Checklist: Safe schema changes in a shared database
A short checklist we run before and during schema changes on shared databases.
Schema changes in a shared database are one of the fastest ways to surprise multiple teams at once.
This checklist is not a full migration guide.
It’s the set of questions we make ourselves answer before we run anything that can lock or reshape hot tables.
Context
Use this checklist when:
- changing table structure that multiple services touch
- adding or dropping indexes on busy tables
- modifying column types or constraints
It assumes:
- you already have a basic design for the change
- you’ve identified which tables and queries might be affected
The checklist is there to prevent "we didn’t think of that" from turning into a paging alert.
Checklist
-
Is the change additive first?
- prefer adding new columns, tables, or indexes before removing or changing old ones
- plan destructive steps as a follow-up once traffic has moved
-
Do we understand query impact?
- list the top queries that touch the table(s) by frequency and latency
- check how they will use the new or changed columns or indexes
- consider worst-case scans and locking
-
Have we tested on production-shaped data?
- run the migration on a realistic copy or subset of data
- measure how long it takes and what locks it acquires
-
Is there a clear rollout and rollback plan?
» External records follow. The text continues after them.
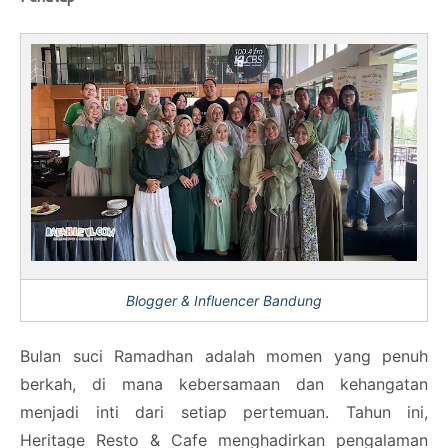
Blogger & Influencer Bandung
Bulan suci Ramadhan adalah momen yang penuh
berkah, di mana kebersamaan dan kehangatan
menjadi inti dari setiap pertemuan. Tahun ini,
Heritage Resto & Cafe menghadirkan pengalaman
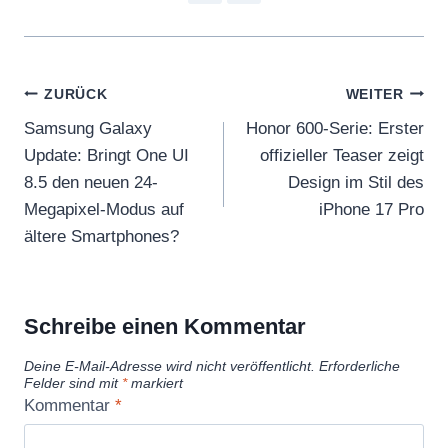
Beitragsnavigation
ZURÜCK
WEITER
Samsung Galaxy
Honor 600-Serie: Erster
Update: Bringt One UI
offizieller Teaser zeigt
8.5 den neuen 24-
Design im Stil des
Megapixel-Modus auf
iPhone 17 Pro
ältere Smartphones?
Schreibe einen Kommentar
Deine E-Mail-Adresse wird nicht veröffentlicht.
Erforderliche
Felder sind mit
*
markiert
Kommentar
*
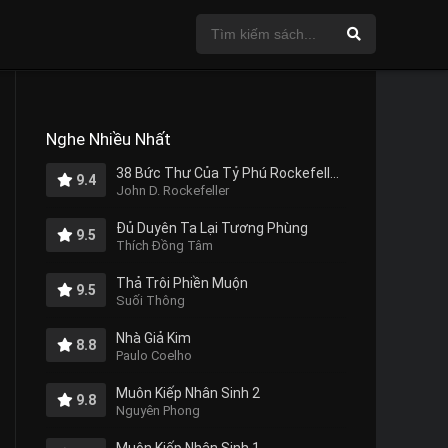
Nghe Nhiều Nhất
38 Bức Thư Của Tỷ Phú Rockefeller Gửi Cho Con Trai
9.4
John D. Rockefeller
Đủ Duyên Ta Lại Tương Phùng
9.5
Thích Đồng Tâm
Thả Trôi Phiền Muộn
9.5
Suối Thông
Nhà Giả Kim
8.8
Paulo Coelho
Muôn Kiếp Nhân Sinh 2
9.8
Nguyên Phong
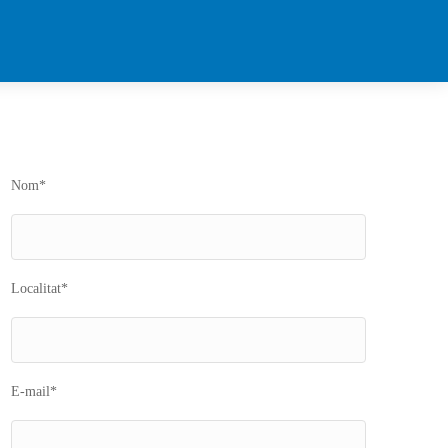
Nom*
Localitat*
E-mail*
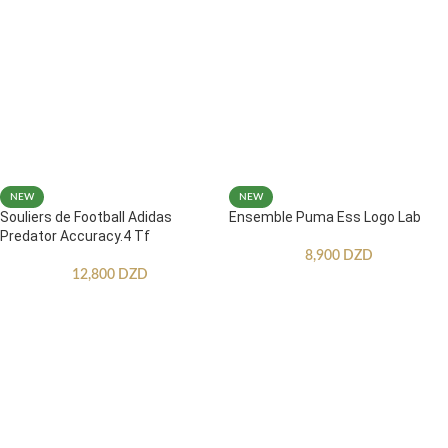
NEW
NEW
Souliers de Football Adidas
Ensemble Puma Ess Logo Lab
Predator Accuracy.4 Tf
8,900
DZD
12,800
DZD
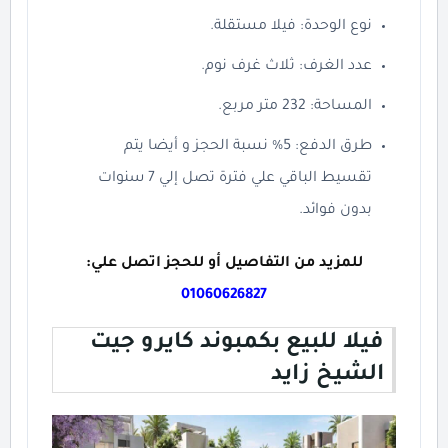
نوع الوحدة: فيلا مستقلة.
عدد الغرف: ثلاث غرف نوم.
المساحة: 232 متر مربع.
طرق الدفع: 5% نسبة الحجز و أيضا يتم
تقسيط الباقي علي فترة تصل إلي 7 سنوات
بدون فوائد.
للمزيد من التفاصيل أو للحجز اتصل علي:
01060626827
فيلا للبيع بكمبوند كايرو جيت
الشيخ زايد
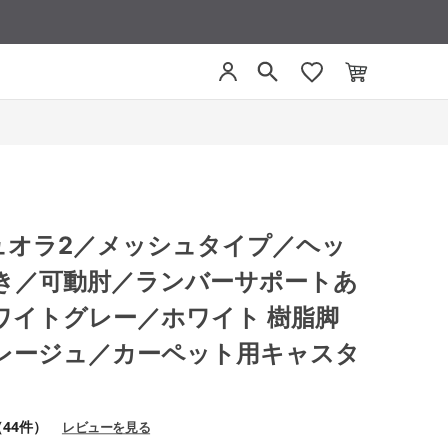
 デュオラ2／メッシュタイプ／ヘッ
き／可動肘／ランバーサポートあ
ワイトグレー／ホワイト 樹脂脚
レージュ／カーペット用キャスタ
（44件）
レビューを見る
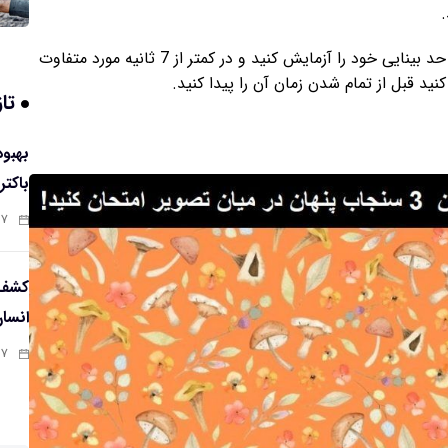
وقت آن رسیده است که مهارت های خود را محک بزنید، حد بینایی خود را آزمایش کنید و در کمتر از 7 ثانیه مورد متفاوت
د قبل از تمام شدن زمان آن را پیدا کنید.
تاز
باکتر
:۵۸
کشف 
انسا
:۵۶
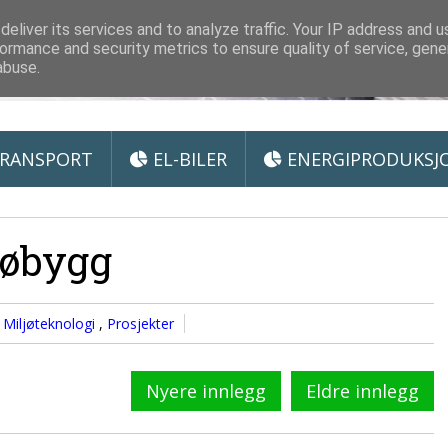
 Miljøteknologi
eliver its services and to analyze traffic. Your IP address and 
ormance and security metrics to ensure quality of service, gen
abuse.
RANSPORT
EL-BILER
ENERGIPRODUKSJ
jøbygg
,
Miljøteknologi
,
Prosjekter
Nyere innlegg
Eldre innlegg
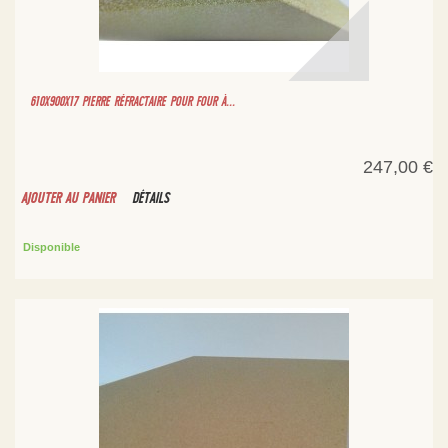
610X900X17 PIERRE RÉFRACTAIRE POUR FOUR À...
247,00 €
AJOUTER AU PANIER
DÉTAILS
Disponible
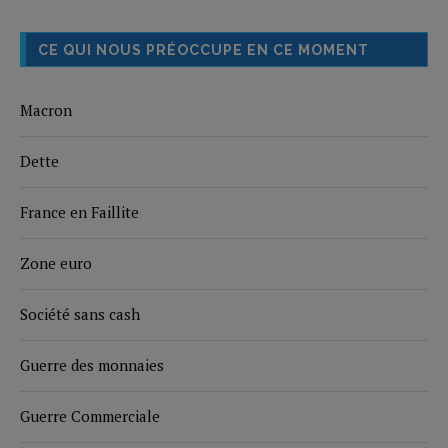
CE QUI NOUS PRÉOCCUPE EN CE MOMENT
Macron
Dette
France en Faillite
Zone euro
Société sans cash
Guerre des monnaies
Guerre Commerciale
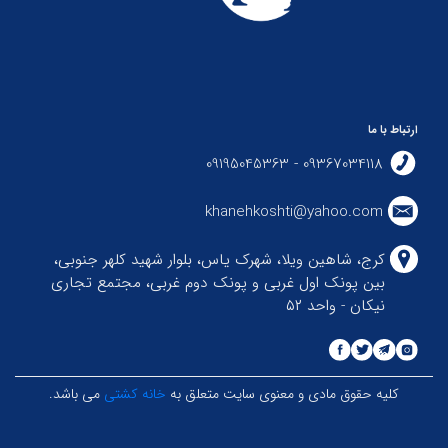
ارتباط با ما
09367034118 - 09195045363
khanehkoshti@yahoo.com
کرج، شاهین ویلا، شهرک یاس، بلوار شهید کلهر جنوبی،
بین پونک اول غربی و پونک دوم غربی، مجتمع تجاری
نیکان - واحد ۵۲
کلیه حقوق مادی و معنوی سایت متعلق به
خانه کشتی
می باشد.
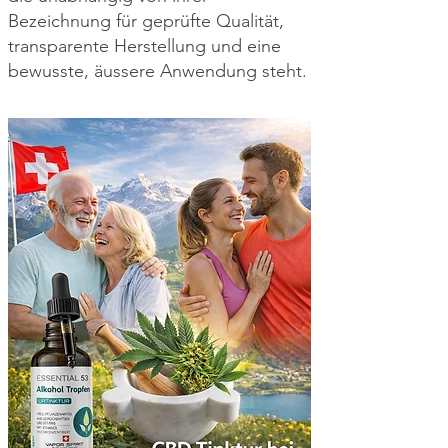
Bezeichnung für geprüfte Qualität,
transparente Herstellung und eine
bewusste, äussere Anwendung steht.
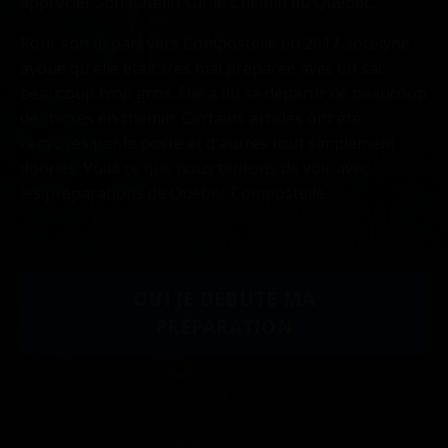
apprécier son patelin sur le Chemin du Québec.
Pour son départ vers Compostelle en 2017, Jocelyne
avoue qu'elle était très mal préparée avec un sac
beaucoup trop gros.
Elle a dû se départir de beaucoup
de choses en chemin.
Certains articles ont été
renvoyés par la poste et d'autres tout simplement
donnés.
Voilà ce que nous tentons de voir avec
les préparations de Québec Compostelle.
OUI JE DÉBUTE MA
PRÉPARATION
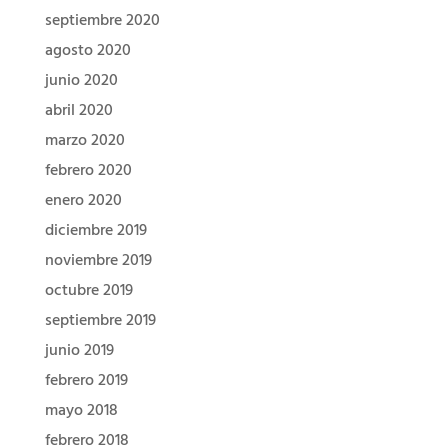
septiembre 2020
agosto 2020
junio 2020
abril 2020
marzo 2020
febrero 2020
enero 2020
diciembre 2019
noviembre 2019
octubre 2019
septiembre 2019
junio 2019
febrero 2019
mayo 2018
febrero 2018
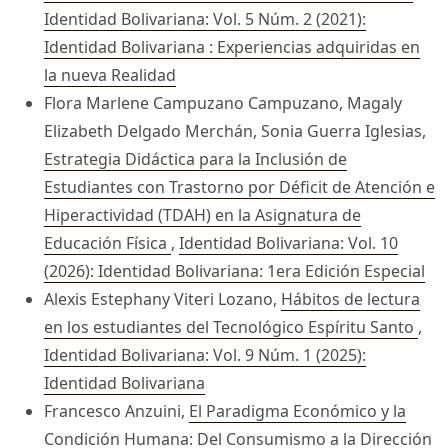
Identidad Bolivariana: Vol. 5 Núm. 2 (2021):
Identidad Bolivariana : Experiencias adquiridas en
la nueva Realidad
Flora Marlene Campuzano Campuzano, Magaly
Elizabeth Delgado Merchán, Sonia Guerra Iglesias,
Estrategia Didáctica para la Inclusión de
Estudiantes con Trastorno por Déficit de Atención e
Hiperactividad (TDAH) en la Asignatura de
Educación Física
,
Identidad Bolivariana: Vol. 10
(2026): Identidad Bolivariana: 1era Edición Especial
Alexis Estephany Viteri Lozano,
Hábitos de lectura
en los estudiantes del Tecnológico Espíritu Santo
,
Identidad Bolivariana: Vol. 9 Núm. 1 (2025):
Identidad Bolivariana
Francesco Anzuini,
El Paradigma Económico y la
Condición Humana: Del Consumismo a la Dirección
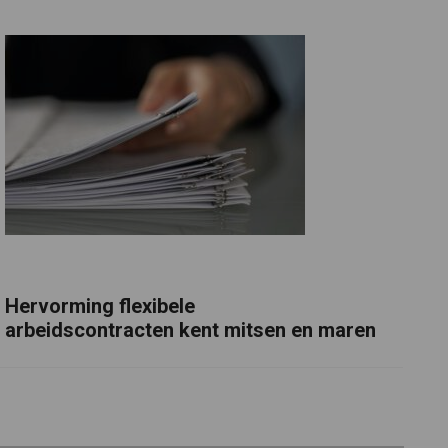
Hervorming flexibele
arbeidscontracten kent mitsen en maren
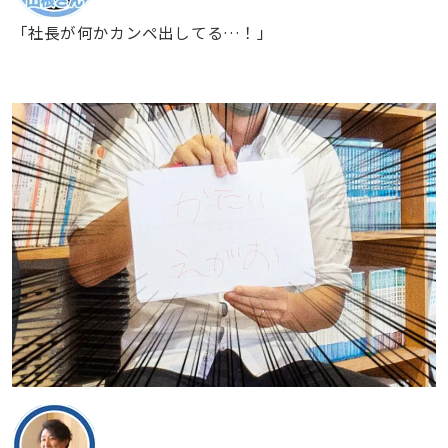
「社長が何かカンペ出してる…！」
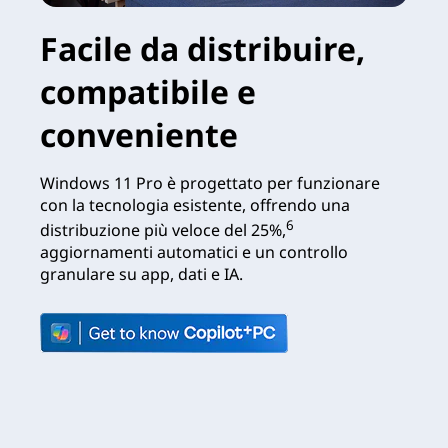
Facile da distribuire,
compatibile e
conveniente
Windows 11 Pro è progettato per funzionare
con la tecnologia esistente, offrendo una
6
distribuzione più veloce del 25%,
aggiornamenti automatici e un controllo
granulare su app, dati e IA.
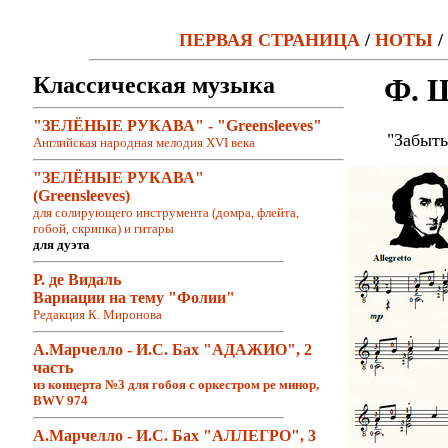
ПЕРВАЯ СТРАНИЦА
/
НОТЫ
/
Классическая музыка
Ф. 
"ЗЕЛЁНЫЕ РУКАВА" - "Greensleeves"
"Забыты
Английская народная мелодия XVI века
"ЗЕЛЁНЫЕ РУКАВА"
(Greensleeves)
для солирующего инструмента (домра, флейта,
гобой, скрипка) и гитары
для дуэта
Р. де Видаль
Вариации на тему "Фолии"
Редакция К. Миронова
А.Марчелло - И.С. Бах "АДАЖИО", 2
часть
из концерта №3 для гобоя с оркестром ре минор,
BWV 974
А.Марчелло - И.С. Бах "АЛЛЕГРО", 3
- document the steps for rolling forward and back
- ensure rollback does not require guessing the previous state
-
Are we monitoring the right signals?
- database CPU, I/O, and lock wait times
- application latency and error rates for affected flows
- replication lag, if applicable
-
Is the timing right?
- schedule during a lower-traffic window when possible
- confirm on-call coverage for both database and application teams
-
Do other teams know this is happening?
- notify owners of services that depend on the database
- share the rollout and rollback plan in a place they can find during an incident
Notes
We’ve found that most migration incidents come from missing one of these basics, not from exotic edge cases.
A few practical lessons:
- dry runs on toy data are better than nothing, but can hide locking and timing problems
- even "online" schema changes can cause noticeable load; monitoring is not optional
- coordination with consuming teams is as important as the SQL itself
We also treat the checklist as living: when an incident teaches us something new, we add one or two items and prune anything that’s no longer useful.
Takeaways
- Schema changes on shared databases are operations work, not just schema design.
- Additive-first changes, realistic tests, and clear rollback plans prevent many surprises.
- Coordination and monitoring matter as much as the SQL you run.